Interesting MV for Asahi’s Cafe Latte Water!
Check this music video out… it is so entertaining and full of character!
Straits Times covered Asahi Group in two separate articles:
- FairPrice to bring in more stocks of sold-out Japanese transparent milk tea.
- After clear milk tea, Asahi introduces transparent coffee in Japan.
Will their milk tea be a fad or something more permanent? Asahi is known for selling beverages that include soft drinks and alcohol. To add on, Asahi beer has #1 share in Japanese beer market… I went to take a quick look.
It seems like they have been expanding into overseas lately and it is showing up in their results for Q1 FY2018.
- Overseas sales are 36.2% of total revenue
- Core operating profit (overall) grew 60.5% QoQ while core operating profit (overseas) grew by 453.5%.
(latest share price of Asahi Group, screengrab from Google Finance)
Was it pure organic growth or through M&A? The answer is M&A… meaning there is a one-time jump in sales and revenues. The current CEO Naoki Izumiya is taking advantage of the low debt interest environment to pursue an aggressive M&A strategy. He acquired 12 businesses, some of them with the presence in Europe. At the same, he disposed off some unprofitable businesses to improve the overall profitability.

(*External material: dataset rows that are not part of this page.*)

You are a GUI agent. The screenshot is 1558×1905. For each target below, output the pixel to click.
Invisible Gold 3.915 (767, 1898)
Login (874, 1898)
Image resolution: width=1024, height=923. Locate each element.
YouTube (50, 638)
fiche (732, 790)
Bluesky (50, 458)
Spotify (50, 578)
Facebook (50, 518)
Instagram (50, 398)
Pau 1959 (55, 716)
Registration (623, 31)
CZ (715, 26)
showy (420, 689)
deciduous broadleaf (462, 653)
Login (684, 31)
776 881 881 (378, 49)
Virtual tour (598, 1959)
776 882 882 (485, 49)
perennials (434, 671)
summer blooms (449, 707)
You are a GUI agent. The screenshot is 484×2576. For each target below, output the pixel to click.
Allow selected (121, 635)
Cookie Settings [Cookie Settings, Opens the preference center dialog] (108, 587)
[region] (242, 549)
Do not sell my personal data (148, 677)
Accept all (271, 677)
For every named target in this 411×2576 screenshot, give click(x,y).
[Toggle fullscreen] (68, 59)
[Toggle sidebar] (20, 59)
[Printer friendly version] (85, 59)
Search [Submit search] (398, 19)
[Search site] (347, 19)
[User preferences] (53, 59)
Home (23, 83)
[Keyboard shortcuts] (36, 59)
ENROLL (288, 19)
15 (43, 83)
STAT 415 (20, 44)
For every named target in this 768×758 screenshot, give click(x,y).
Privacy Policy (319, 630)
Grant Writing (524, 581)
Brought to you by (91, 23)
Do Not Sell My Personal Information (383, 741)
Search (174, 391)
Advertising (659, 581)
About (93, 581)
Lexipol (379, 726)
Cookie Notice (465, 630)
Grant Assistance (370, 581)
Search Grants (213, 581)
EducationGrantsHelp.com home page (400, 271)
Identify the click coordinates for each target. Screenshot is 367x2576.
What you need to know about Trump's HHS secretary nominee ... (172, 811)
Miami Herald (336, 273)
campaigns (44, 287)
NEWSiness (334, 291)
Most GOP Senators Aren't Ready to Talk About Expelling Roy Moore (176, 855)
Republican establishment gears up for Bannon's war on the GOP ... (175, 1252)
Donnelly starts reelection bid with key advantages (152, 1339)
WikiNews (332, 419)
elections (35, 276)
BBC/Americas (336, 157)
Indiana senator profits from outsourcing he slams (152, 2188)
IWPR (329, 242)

A quick look using Morningstar figures, while the gross profit margins came down, he was able to reduce Asahi’s SGA % even further. Therefore, the EBIT margin shot up.
Despite loading up so much debt (current net debt to equity at 103%), its ROE is approx. around 12% now. I did a very rough adjustment for one-off items. Given its size at $24b USD, 12% ROE is may not provide the compounding effect for a long-term multi-bagger result. Fundamentally, I also looked at its recent asset turnover (sales/total assets), it does seem that it is dropping as well. So my guess is overseas M&A financed by debt is pushing the earnings of the company.
Not sure how sustainable it is… I decided to give it a skip.